Count the lines that contain the string "Supamongkon" in the records beneath, and respond with the number only.
======== Data for processing ========
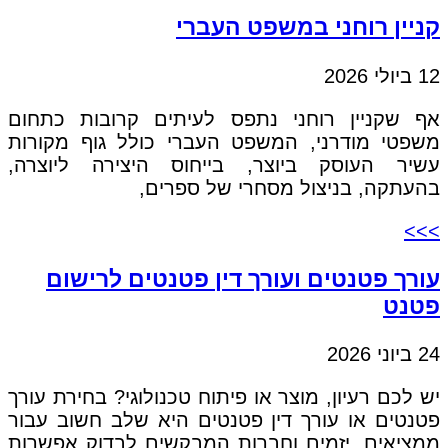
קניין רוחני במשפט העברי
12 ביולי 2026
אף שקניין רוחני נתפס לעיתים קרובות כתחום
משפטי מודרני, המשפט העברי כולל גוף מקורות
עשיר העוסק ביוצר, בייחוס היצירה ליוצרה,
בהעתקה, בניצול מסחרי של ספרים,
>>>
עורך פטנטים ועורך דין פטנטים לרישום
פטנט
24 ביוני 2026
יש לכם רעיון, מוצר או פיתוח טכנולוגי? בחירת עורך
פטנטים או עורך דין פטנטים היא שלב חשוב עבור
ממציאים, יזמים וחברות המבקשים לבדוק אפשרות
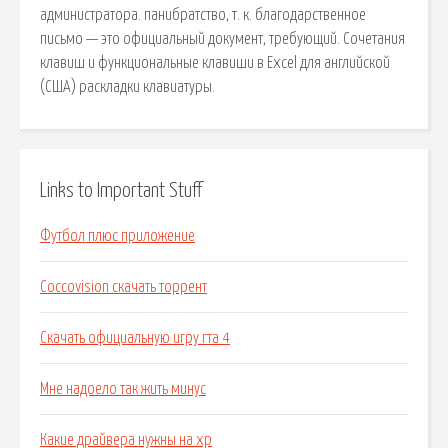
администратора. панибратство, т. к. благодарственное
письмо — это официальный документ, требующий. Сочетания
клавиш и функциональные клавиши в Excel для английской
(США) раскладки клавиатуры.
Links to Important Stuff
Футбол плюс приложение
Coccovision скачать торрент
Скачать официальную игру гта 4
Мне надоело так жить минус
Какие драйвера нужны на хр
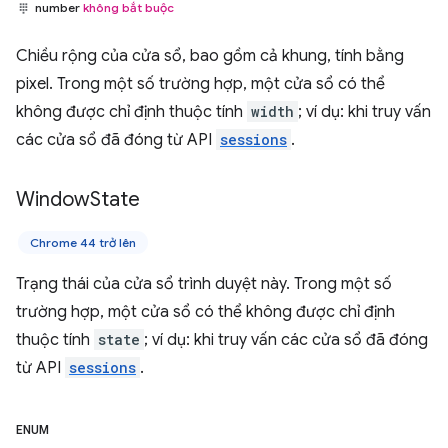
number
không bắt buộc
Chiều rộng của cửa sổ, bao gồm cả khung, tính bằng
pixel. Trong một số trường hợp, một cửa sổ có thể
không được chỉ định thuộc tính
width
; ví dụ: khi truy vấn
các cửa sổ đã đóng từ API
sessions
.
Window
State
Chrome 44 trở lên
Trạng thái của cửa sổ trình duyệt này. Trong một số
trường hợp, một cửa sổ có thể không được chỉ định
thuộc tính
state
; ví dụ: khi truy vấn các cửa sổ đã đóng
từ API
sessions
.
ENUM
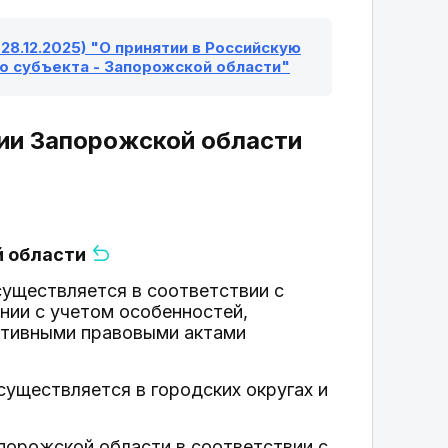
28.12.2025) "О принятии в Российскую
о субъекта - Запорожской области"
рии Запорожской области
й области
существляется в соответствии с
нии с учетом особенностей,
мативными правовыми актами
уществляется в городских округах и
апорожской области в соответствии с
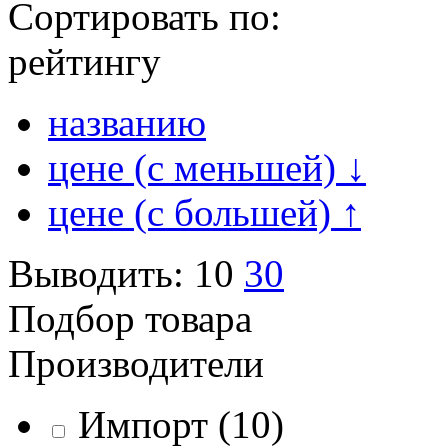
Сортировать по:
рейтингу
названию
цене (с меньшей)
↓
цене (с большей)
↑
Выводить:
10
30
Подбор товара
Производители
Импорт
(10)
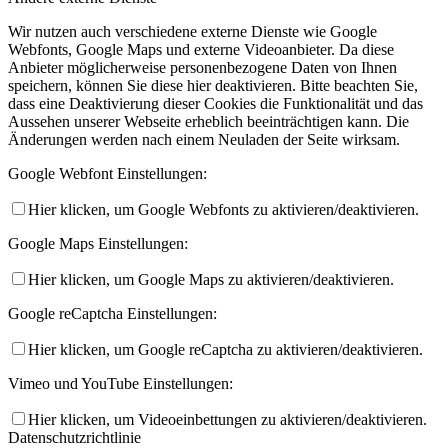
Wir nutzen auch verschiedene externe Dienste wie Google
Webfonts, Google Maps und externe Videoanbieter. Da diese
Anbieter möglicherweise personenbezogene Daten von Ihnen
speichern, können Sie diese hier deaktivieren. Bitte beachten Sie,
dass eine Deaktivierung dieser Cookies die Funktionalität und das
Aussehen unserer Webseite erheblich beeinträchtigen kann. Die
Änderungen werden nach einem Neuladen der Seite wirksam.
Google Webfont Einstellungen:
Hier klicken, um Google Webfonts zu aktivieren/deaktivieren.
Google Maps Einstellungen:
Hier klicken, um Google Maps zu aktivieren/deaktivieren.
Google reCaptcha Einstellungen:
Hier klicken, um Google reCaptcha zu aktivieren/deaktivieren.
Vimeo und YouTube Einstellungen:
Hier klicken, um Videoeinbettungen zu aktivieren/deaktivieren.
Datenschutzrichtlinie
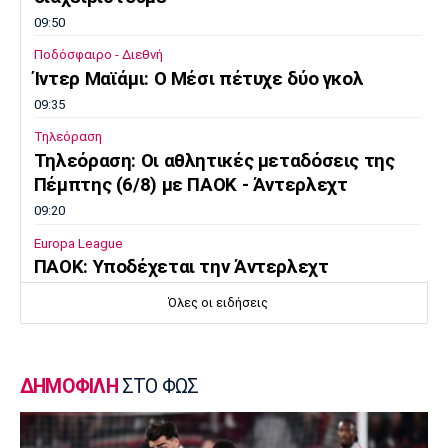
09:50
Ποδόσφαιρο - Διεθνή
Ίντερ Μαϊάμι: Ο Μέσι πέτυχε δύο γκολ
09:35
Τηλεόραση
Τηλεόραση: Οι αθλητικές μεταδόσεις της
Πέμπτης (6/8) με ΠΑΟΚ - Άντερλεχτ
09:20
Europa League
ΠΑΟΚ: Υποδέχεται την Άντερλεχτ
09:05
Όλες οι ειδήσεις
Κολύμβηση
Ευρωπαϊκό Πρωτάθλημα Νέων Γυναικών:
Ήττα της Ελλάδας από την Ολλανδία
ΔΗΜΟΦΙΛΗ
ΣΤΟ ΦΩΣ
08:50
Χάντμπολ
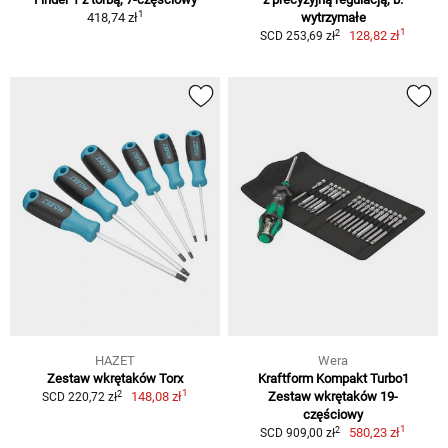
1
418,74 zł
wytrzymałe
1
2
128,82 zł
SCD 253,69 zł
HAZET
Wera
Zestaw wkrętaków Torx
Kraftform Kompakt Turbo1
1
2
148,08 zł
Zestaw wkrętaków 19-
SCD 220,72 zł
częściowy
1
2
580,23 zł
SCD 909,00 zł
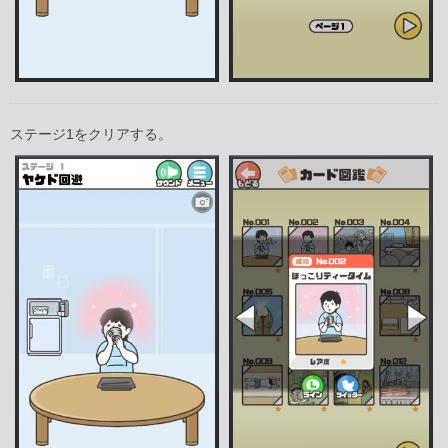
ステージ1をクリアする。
========
======== Data for processing ========
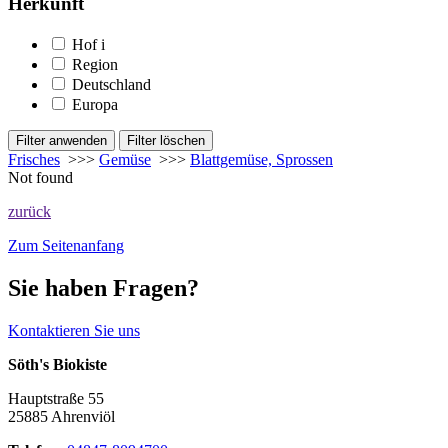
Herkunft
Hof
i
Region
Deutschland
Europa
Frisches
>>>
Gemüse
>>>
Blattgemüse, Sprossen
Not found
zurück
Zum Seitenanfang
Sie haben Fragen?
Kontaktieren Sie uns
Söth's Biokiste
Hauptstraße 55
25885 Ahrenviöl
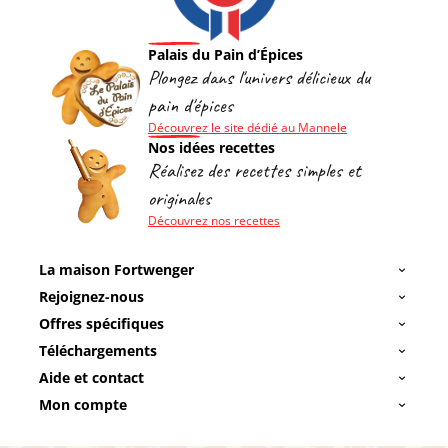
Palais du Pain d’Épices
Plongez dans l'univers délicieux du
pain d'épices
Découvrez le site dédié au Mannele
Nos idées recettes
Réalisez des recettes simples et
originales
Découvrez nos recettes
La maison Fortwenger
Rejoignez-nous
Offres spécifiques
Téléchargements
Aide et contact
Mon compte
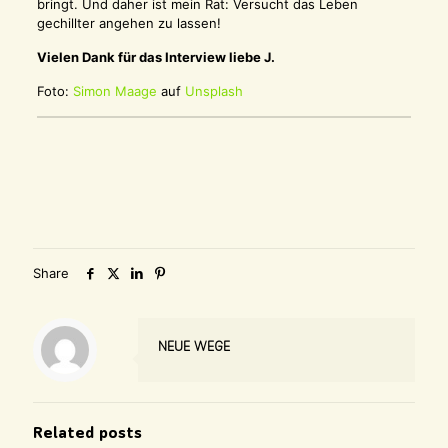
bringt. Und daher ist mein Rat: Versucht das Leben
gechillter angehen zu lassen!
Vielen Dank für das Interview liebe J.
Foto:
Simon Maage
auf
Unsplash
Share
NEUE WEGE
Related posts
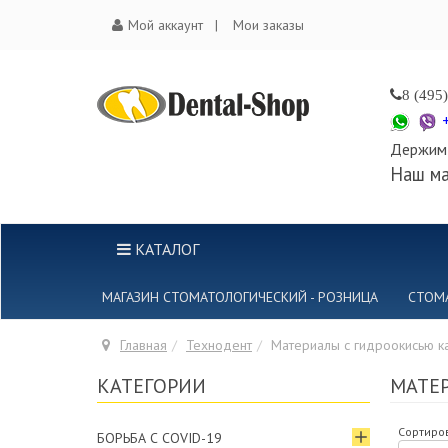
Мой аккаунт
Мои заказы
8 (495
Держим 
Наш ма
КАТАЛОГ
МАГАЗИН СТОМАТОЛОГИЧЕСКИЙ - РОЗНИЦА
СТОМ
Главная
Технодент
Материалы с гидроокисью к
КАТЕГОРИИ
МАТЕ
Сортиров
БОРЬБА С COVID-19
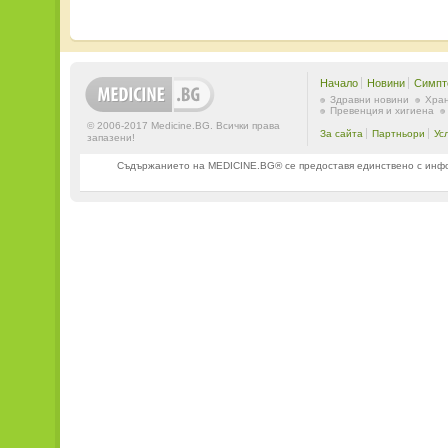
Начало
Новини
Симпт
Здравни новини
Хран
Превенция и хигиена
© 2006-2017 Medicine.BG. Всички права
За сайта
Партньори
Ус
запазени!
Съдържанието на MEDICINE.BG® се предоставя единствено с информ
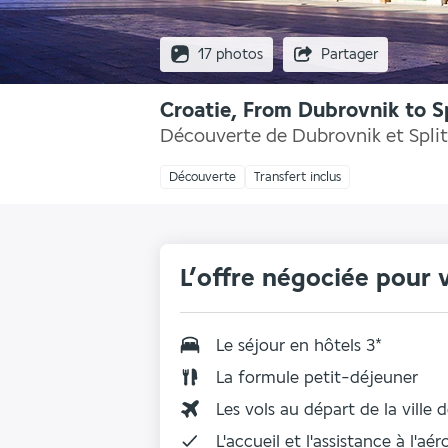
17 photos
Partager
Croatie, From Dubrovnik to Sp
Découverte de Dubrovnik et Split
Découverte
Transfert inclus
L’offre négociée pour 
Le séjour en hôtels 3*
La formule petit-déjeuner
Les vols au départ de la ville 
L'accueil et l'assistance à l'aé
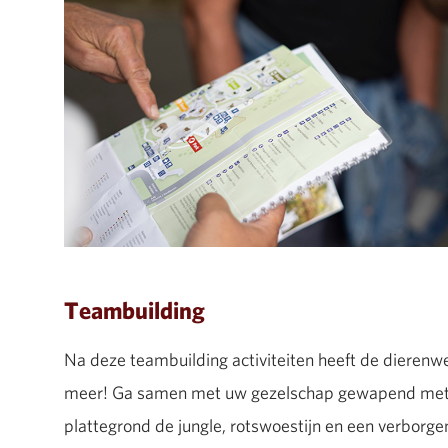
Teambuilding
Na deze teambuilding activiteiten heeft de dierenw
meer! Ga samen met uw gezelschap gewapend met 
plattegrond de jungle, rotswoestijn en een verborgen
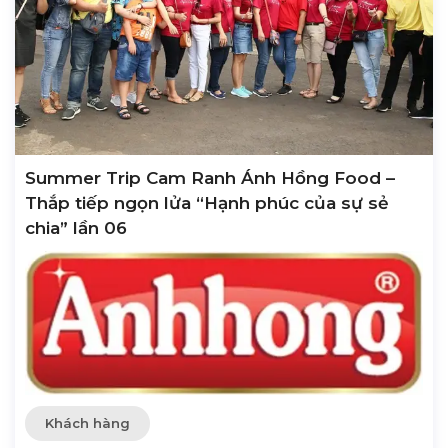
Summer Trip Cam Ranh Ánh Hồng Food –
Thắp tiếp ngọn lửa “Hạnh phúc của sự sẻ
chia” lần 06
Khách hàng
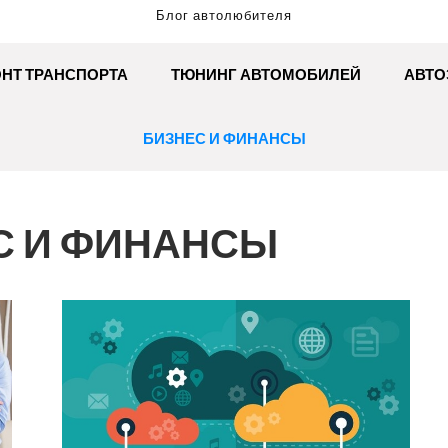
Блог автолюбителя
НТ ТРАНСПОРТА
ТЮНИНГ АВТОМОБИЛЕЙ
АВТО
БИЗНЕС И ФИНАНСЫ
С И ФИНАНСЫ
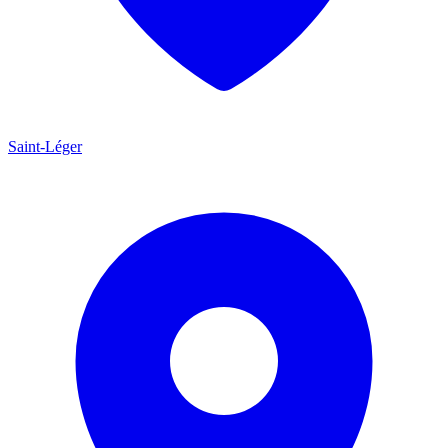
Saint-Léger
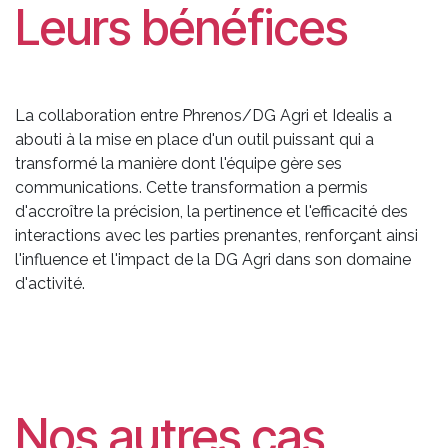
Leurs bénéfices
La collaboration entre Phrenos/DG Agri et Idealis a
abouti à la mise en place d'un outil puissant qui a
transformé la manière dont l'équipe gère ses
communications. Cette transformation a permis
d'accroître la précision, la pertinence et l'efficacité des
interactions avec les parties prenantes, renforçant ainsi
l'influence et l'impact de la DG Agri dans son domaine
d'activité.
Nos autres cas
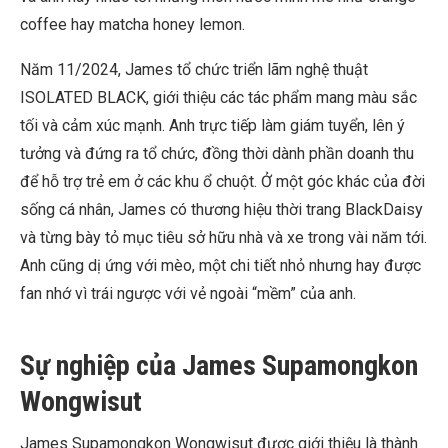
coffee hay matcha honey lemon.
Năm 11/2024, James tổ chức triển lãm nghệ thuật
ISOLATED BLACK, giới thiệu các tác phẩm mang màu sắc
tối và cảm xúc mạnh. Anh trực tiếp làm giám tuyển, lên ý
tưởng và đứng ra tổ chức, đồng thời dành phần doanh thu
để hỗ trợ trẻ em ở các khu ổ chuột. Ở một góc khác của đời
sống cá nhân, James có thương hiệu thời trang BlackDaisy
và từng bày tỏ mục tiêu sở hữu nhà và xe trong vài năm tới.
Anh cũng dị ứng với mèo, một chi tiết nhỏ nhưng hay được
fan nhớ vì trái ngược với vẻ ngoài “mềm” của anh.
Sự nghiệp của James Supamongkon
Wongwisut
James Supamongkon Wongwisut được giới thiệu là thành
========
======== Data for processing ========
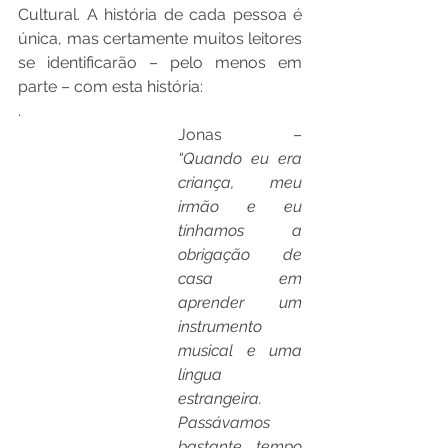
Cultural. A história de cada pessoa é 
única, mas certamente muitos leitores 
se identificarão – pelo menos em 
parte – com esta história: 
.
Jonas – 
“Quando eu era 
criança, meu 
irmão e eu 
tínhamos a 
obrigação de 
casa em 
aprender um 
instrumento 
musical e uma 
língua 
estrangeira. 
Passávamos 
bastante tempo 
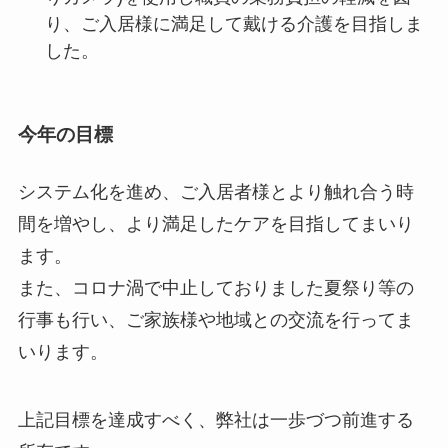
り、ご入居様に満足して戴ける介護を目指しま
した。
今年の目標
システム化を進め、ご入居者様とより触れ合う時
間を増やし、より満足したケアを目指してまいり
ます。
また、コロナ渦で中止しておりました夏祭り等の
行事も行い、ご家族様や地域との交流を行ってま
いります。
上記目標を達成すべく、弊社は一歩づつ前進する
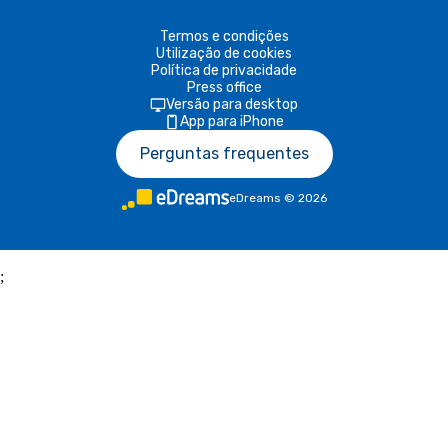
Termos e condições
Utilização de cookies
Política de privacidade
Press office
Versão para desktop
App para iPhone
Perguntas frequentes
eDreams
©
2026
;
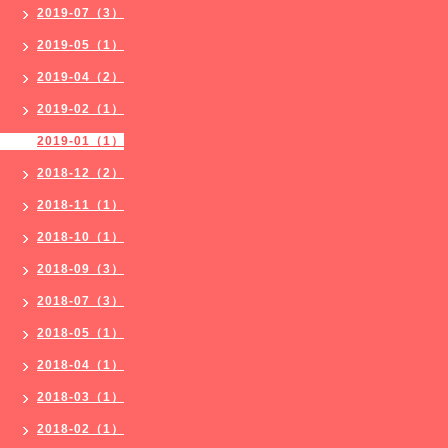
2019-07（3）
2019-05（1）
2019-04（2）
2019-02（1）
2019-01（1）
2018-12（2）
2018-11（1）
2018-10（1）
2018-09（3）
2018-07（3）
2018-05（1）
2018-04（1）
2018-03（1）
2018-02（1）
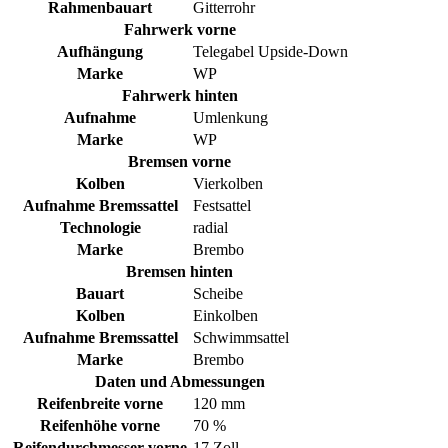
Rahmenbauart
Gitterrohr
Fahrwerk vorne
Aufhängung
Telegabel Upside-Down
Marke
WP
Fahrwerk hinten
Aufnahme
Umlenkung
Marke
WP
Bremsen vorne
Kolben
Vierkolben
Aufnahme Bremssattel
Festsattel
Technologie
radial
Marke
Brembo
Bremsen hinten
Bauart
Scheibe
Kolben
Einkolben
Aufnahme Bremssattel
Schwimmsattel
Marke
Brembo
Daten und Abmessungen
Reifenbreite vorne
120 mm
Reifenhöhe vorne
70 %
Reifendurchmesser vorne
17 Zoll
========
== Response below ==
2